I am working on a project and have fleshed out this class but I am not passing my test cases. Here is the implementation of my B-tree class:
class BTree:
def __init__(self, M: int, L: int):
self.M = M
self.L = L
self.root_addr: Address = DISK.new()
DISK.write(self.root_addr, BTreeNode(self.root_addr, None, None, True))
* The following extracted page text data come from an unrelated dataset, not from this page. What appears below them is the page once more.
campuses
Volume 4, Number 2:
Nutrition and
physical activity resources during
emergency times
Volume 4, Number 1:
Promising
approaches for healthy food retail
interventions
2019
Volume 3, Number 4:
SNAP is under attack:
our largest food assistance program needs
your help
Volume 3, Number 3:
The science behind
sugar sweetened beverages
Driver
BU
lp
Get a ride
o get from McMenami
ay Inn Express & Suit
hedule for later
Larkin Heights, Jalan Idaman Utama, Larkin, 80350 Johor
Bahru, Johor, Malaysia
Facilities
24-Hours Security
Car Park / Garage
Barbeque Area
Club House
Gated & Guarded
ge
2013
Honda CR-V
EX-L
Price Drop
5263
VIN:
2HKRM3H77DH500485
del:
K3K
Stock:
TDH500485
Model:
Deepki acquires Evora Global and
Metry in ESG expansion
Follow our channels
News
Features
def _find_leaf(self, key: KT) -> Address:
current_addr = self.root_addr
while True:
node = DISK.read(current_addr)
if node.is_leaf:
return current_addr
idx = node.find_idx(key)
if idx < len(node.keys) and node.keys[idx] == key:
idx += 1
current_addr = node.children_addrs[idx]
def insert(self, key: KT, value: VT) -> None:
leaf_addr = self._find_leaf(key)
leaf = DISK.read(leaf_addr)
leaf.insert_data(key, value)
if len(leaf.keys) > self.M - 1:
self._split_node(leaf_addr)
DISK.write(leaf_addr, leaf)
def _split_node(self, node_addr: Address) -> None:
node = DISK.read(node_addr)
middle_index = len(node.keys) // 2
middle_key = node.keys[middle_index]
left_node = BTreeNode(DISK.new(), node.parent_addr, None, node.is_leaf)
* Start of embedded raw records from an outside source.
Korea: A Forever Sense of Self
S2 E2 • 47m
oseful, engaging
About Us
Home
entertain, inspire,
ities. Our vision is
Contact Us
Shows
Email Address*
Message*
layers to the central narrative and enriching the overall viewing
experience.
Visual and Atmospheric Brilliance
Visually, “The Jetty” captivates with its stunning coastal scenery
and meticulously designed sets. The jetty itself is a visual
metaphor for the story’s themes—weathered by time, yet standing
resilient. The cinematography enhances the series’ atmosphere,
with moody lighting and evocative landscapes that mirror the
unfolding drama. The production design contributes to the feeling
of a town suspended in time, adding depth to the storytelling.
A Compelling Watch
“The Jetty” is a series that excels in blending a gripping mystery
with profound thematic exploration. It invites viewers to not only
right_node = BTreeNode(DISK.new(), node.parent_addr, None, node.is_leaf)
left_node.keys = node.keys[:middle_index]
right_node.keys = node.keys[middle_index + 1:]
if node.is_leaf:
left_node.data = node.data[:middle_index]
right_node.data = node.data[middle_index + 1:]
else:
left_node.children_addrs = node.children_addrs[:middle_index + 1]
right_node.children_addrs = node.children_addrs[middle_index + 1:]
DISK.write(left_node.my_addr, left_node)
DISK.write(right_node.my_addr, right_node)
if node.parent_addr is not None:
parent = DISK.read(node.parent_addr)
insert_index = parent.find_idx(middle_key)
parent.keys.insert(insert_index, middle_key)
parent.children_addrs[insert_index] = left_node.my_addr
parent.children_addrs.insert(insert_index + 1, right_node.my_addr)
DISK.write(node.parent_addr, parent)
else:
new_root = BTreeNode(DISK.new(), None, None, False)
new_root.keys = [middle_key]
new_root.children_addrs = [left_node.my_addr, right_node.my_addr]
self.root_addr = new_root.my_addr
DISK.write(new_root.my_addr, new_root)
def find(self, key: KT) -> Optional[VT]:
current_addr = self.root_addr
while True:
node = DISK.read(current_addr)
idx = node.find_idx(key)
if node.is_leaf:
if idx < len(node.keys) and node.keys[idx] == key:
return node.data[idx]
return None
else:
if idx < len(node.keys) and node.keys[idx] == key:
idx += 1
current_addr = node.children_addrs[idx]
Here is the tests that are failing:
def btree_properties_recurse(root_node_addr, node, M, L):
assert sorted(node.keys) == node.keys # Keys should remain sorted so that a binary search is possible
if node.is_leaf:
# Leaf node general properties
assert len(node.children_addrs) == 0
assert len(node.keys) == len(node.data)
assert len(node.data) <= L
else:
# Non-leaf node general properties
assert len(node.data) == 0
assert len(node.keys) == len(node.children_addrs) - 1
assert len(node.children_addrs) <= M
if node.my_addr == root_node_addr:
# Root node properties
assert node.parent_addr is None
assert node.index_in_parent is None
if not node.is_leaf:
assert len(node.children_addrs) >= 2
else:
# Non-root node properties
assert node.parent_addr is not None
assert node.index_in_parent is not None
if node.is_leaf:
assert len(node.data) >= (L+1)//2
else:
assert len(node.children_addrs) >= (M+1)//2
# Run the assertions on all children
for child_addr in node.children_addrs:
btree_properties_recurse(root_node_addr, DISK.read(child_addr), M, L)
def test_btree_properties_even() -> None:
M = 6
L = 6
btree = BTree(M, L)
for i in range(100):
btree.insert(i, str(i))
for i in range(0, -100, -1):
btree.insert(i, str(i))
root_addr = btree.root_addr
btree_properties_recurse(root_addr, DISK.read(root_addr), M, L)
The tests are fairly generic and my implementation is not working as intended. I have tried to understand with assert statements that I have since removed. Any guidance is welcome, my tests do run, but the assertions are always wrong. I believe my _split_node function is incorrect.